Lieux oubliés. Les « 2 000 enfants juifs enlevés » en 1493

Toute identité a ses lieux de mémoire oubliés, surtout lorsque ceux-ci sont extrêmement gênants et vont à l'encontre des principes les plus fondamentaux de l'humanité. C'est le cas du rapport du Portugal à sa mémoire juive, notamment aux massacres, aux morts systématiques et massives qui, malgré leurs potentiels anachronismes, évoquent le génocide, entre autres barbaries.
Avec le prétendu « massacre de 1506 », qui eut lieu à Lisbonne à Pâques 1506 et qui aurait coûté la vie à environ 4 000 Lisboètes, vraisemblablement des crypto-juifs, le vol d'environ 2 000 enfants juifs en 1493, arrachés de force à leurs parents et envoyés dans des conditions inhumaines à São Tomé, où ils périrent presque tous, est l'un des événements les plus sombres de notre histoire, jamais mentionné dans les manuels scolaires – et pourquoi pas ! Comment l'exploit glorieux des Grandes Découvertes pourrait-il être terni ?
Mais oui, une telle barbarie a bel et bien eu lieu. Cet épisode est documenté par des sources contemporaines, telles que Garcia de Resende, Isaac Abravanel et Ibn Verga. Cet acte de déshumanisation d'une population entière est au cœur du documentaire « 2 000 enfants juifs kidnappés », produit par la communauté juive de Porto et la Fondation hispano-juive, qui fait connaître un épisode dramatique et méconnu de l'histoire portugaise.
Déjà visionné près de 50 000 fois, le film est disponible gratuitement sur YouTube , sous-titré en plusieurs langues, et retrace la déportation d'environ deux mille enfants juifs en 1493, ordonnée par le roi Jean II. Âgés d'environ huit ans, ces enfants furent envoyés de force sur l'île alors inhabitée et inhospitalière de São Tomé, dans le golfe de Guinée, à plus de 7 500 kilomètres de là, leurs parents, des Juifs séfarades récemment expulsés d'Espagne, n'ayant pas pu payer le tribut requis pour rester au Portugal. Nombre d'entre eux moururent pendant le voyage, et beaucoup d'autres furent dévorés par des crocodiles. L'île devint connue dans le monde juif sous le nom d'I Ha Timshaim, ou « Île des Lézards ».

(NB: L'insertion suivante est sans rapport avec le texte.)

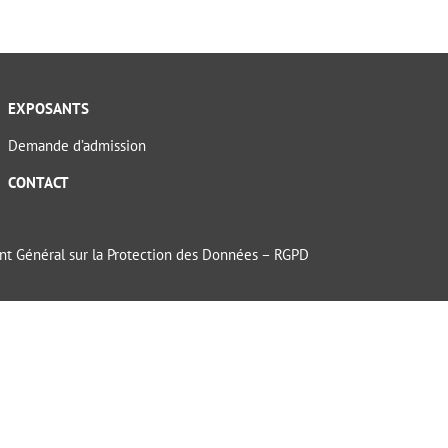
EXPOSANTS
Demande d’admission
CONTACT
t Général sur la Protection des Données – RGPD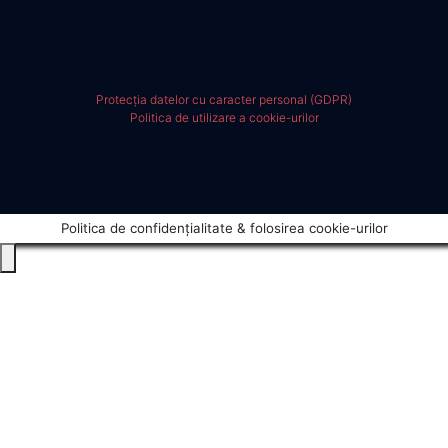
Protecția datelor cu caracter personal (GDPR)
Politica de utilizare a cookie-urilor
Politica de confidențialitate & folosirea cookie-urilor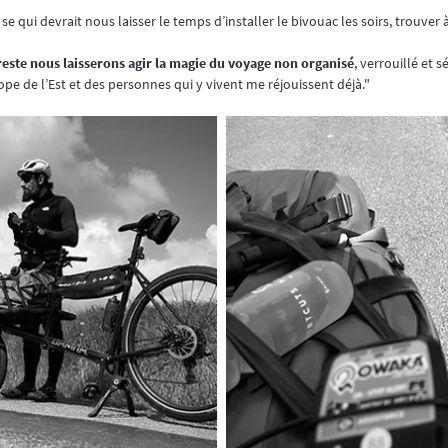
, se qui devrait nous laisser le temps d’installer le bivouac les soirs, trouver 
reste nous laisserons agir la magie du voyage non organisé
, verrouillé et 
ope de l’Est et des personnes qui y vivent me réjouissent déjà."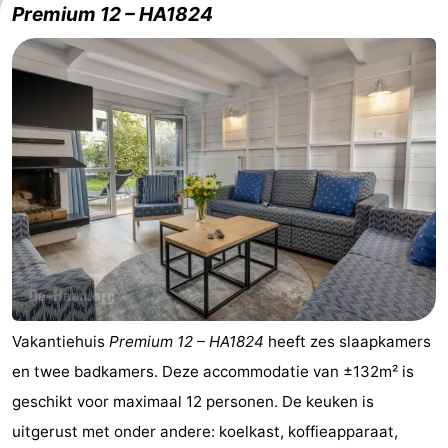
Premium 12 – HA1824
Garden
Blankenberge
(&
Campings
breakfasts)
Hotels
Vakantiehuizen
-
Beachside
-
Blankenberger
-
Duinen
Center
Last
Parcs
minutes
Strand
Vakantiehuis
Premium 12 – HA1824
heeft zes slaapkamers
en twee badkamers. Deze accommodatie van ±132m² is
De
Zien
geschikt voor maximaal 12 personen. De keuken is
Haan
&
Bezienswaardigheden
uitgerust met onder andere: koelkast, koffieapparaat,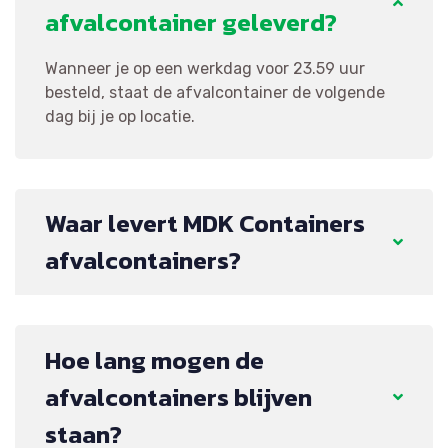
afvalcontainer geleverd?
Wanneer je op een werkdag voor 23.59 uur
besteld, staat de afvalcontainer de volgende
dag bij je op locatie.
Waar levert MDK Containers
afvalcontainers?
Hoe lang mogen de
afvalcontainers blijven
staan?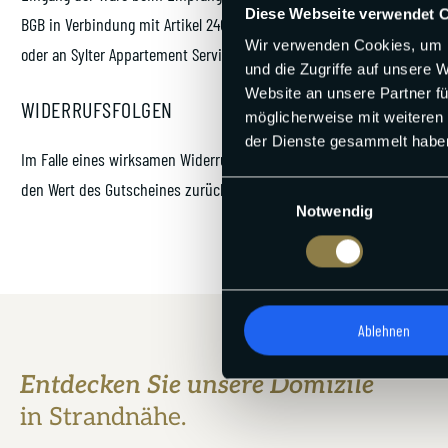
Diese Webseite verwendet 
BGB in Verbindung mit Artikel 246 § 3 EGBGB. Zur Wahrung der Widerru
Wir verwenden Cookies, um I
oder an Sylter Appartement Service GmbH, Berthin-Bleeg-Straße 4, 25
und die Zugriffe auf unsere 
Website an unsere Partner fü
WIDERRUFSFOLGEN
möglicherweise mit weiteren
der Dienste gesammelt habe
Im Falle eines wirksamen Widerrufs sind die beiderseits empfangen
den Wert des Gutscheines zurückerstatten.
Einwilligungsauswahl
Notwendig
Ablehnen
Entdecken Sie unsere Domizile
in Strandnähe.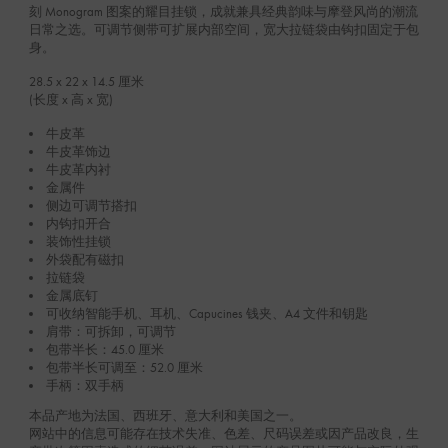
刻 Monogram 图案的耀目挂锁，成就兼具经典韵味与摩登风尚的潮流
日常之选。可调节侧带可扩展内部空间，宽大拉链袋由钩扣固定于包
身。
28.5 x 22 x 14.5
厘米
(长度 x 高 x 宽)
牛皮革
牛皮革饰边
牛皮革内衬
金属件
侧边可调节搭扣
内钩扣开合
装饰性挂锁
外袋配有磁扣
拉链袋
金属底钉
可收纳智能手机、耳机、Capucines 钱夹、A4 文件和钥匙
肩带：可拆卸，可调节
包带半长：45.0 厘米
包带半长可调至：52.0 厘米
手柄：双手柄
本品产地为法国、西班牙、意大利和美国之一。
网站中的信息可能存在技术失准、色差、尺码误差或因产品改良，生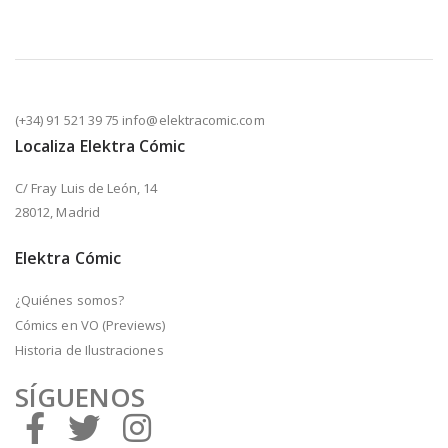
(+34) 91 521 39 75 info@elektracomic.com
Localiza Elektra Cómic
C/ Fray Luis de León, 14
28012, Madrid
Elektra Cómic
¿Quiénes somos?
Cómics en VO (Previews)
Historia de Ilustraciones
SÍGUENOS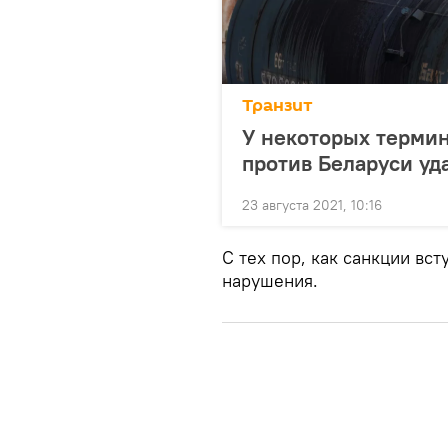
Транзит
У некоторых термин
против Беларуси уд
23 августа 2021, 10:16
С тех пор, как санкции вст
нарушения.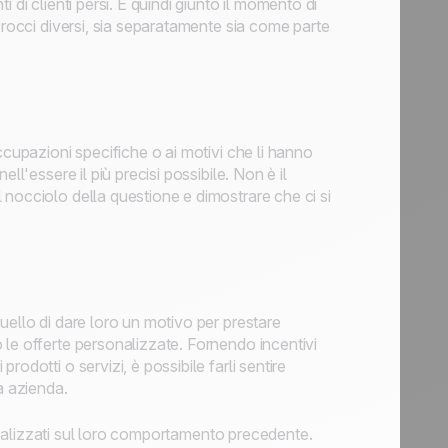
 di clienti persi. È quindi giunto il momento di
procci diversi, sia separatamente sia come parte
ccupazioni specifiche o ai motivi che li hanno
ll'essere il più precisi possibile. Non è il
nocciolo della questione e dimostrare che ci si
uello di dare loro un motivo per prestare
 le offerte personalizzate. Fornendo incentivi
odotti o servizi, è possibile farli sentire
ua azienda.
i analizzati sul loro comportamento precedente.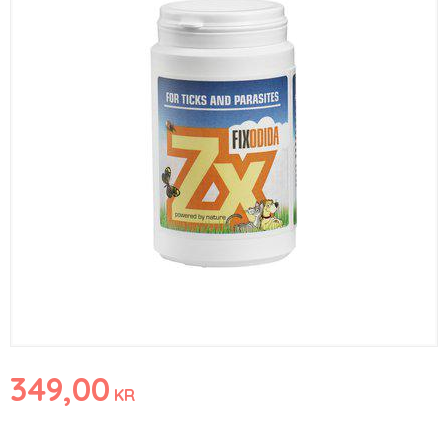
349,00
KR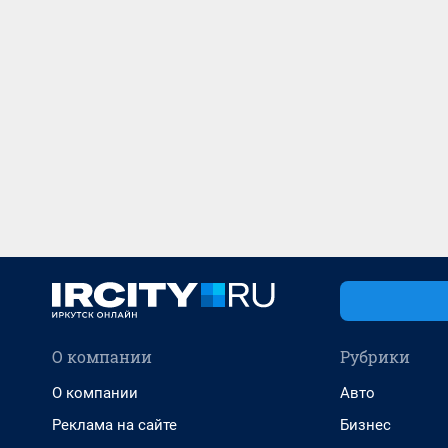
О компании
Рубрики
О компании
Авто
Реклама на сайте
Бизнес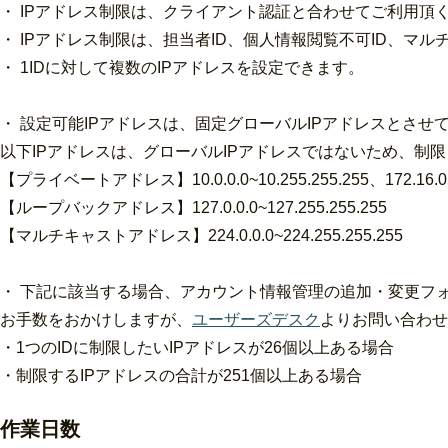
・ IPアドレス制限は、クライアント認証と合わせてご利用頂
・ IPアドレス制限は、担当者ID、個人情報閲覧不可ID、マ
・ 1IDに対して複数のIPアドレスを設定できます。
・ 設定可能IPアドレスは、固定グローバルIPアドレスとさせ
以下IPアドレスは、グローバルIPアドレスではないため、制
【プライベートアドレス】10.0.0.0~10.255.255.255、172.16.0.0~17
【ループバックアドレス】127.0.0.0~127.255.255.255
【マルチキャストアドレス】224.0.0.0~224.255.255.255
・ 下記に該当する場合、アカウント情報管理の追加・変更フ
お手数をおかけしますが、
ユーザーズデスク
よりお問い合わせ
・1つのIDに制限したいIPアドレスが26個以上ある場合
・制限するIPアドレスの合計が251個以上ある場合
作業日数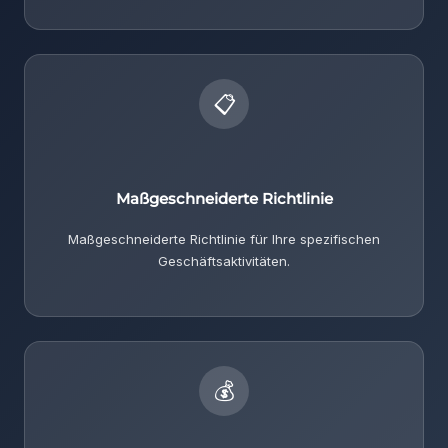
📋
Maßgeschneiderte Richtlinie
Maßgeschneiderte Richtlinie für Ihre spezifischen
Geschäftsaktivitäten.
💰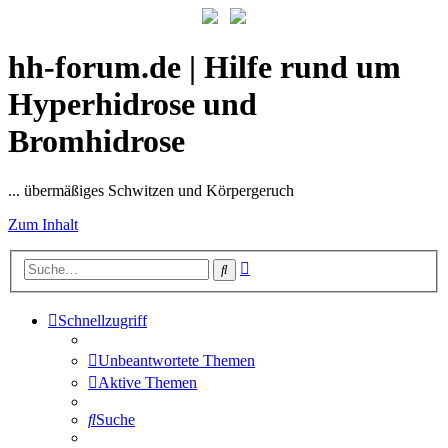
hh-forum.de | Hilfe rund um
Hyperhidrose und
Bromhidrose
... übermäßiges Schwitzen und Körpergeruch
Zum Inhalt
Erweiterte
Suche
Suche
Schnellzugriff
Unbeantwortete Themen
Aktive Themen
Suche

Grâce à divers musées et productions cinématographiques, la communauté juive de Porto a apporté à la population scolaire portugaise que beaucoup d'entre nous manquent sur l'histoire juive portugaise, un élément fondamental de la lutte contre l'antisémitisme.
En ces jours-ci, lorsque le radicalisme qui alimente l'antisémitisme est rigoureux, des films comme celui-ci devraient être requis dans les cours d'histoire. Aucun portugais ne devrait manquer cet horrible vol de milliers d'enfants de leur famille, ni, plus encore, le massacre de 1506, également le sujet d'un documentaire produit par la même communauté.
Il ne s'agit pas de regarder le passé à travers les yeux d'une cour. Le passé ne peut pas être modifié ou corrigé. Cependant, le présent se nourrit du passé, car l'ignorance alimente la violence, les préjugés et la persécution.
Une grande partie de ce passé nous intéresse aujourd'hui pour mieux comprendre le monde qui nous entoure et comment nous sommes manipulés par des vagues de réaction qui nous privent d'une vision plus complète de la réalité. Oui, parce que le monde est complexe et les souvenirs sont pleins de blessures, et la guérison implique des connaissances.
Inévitablement, il est impossible de regarder ce film sans tirer des parallèles avec nos jours, avec les événements tout aussi dramatiques du 7 octobre 2023. Cette connexion est établie, non pas dans le film, mais dans l'interprétation que quiconque finit immédiatement par faire.
Loin des choix politiques et des fils qui coudent ensemble les gestes du gouvernement, la chose la plus importante à propos de ce film est la conscience qu'elle force. Intense, sans voiles ni sous-texte, il aborde la brutalité des yeux. Et cela n'a pas de connotations politiques ou idéologiques. La mort violente et gratuite, quand elle frappe à une porte, blesse tout autant.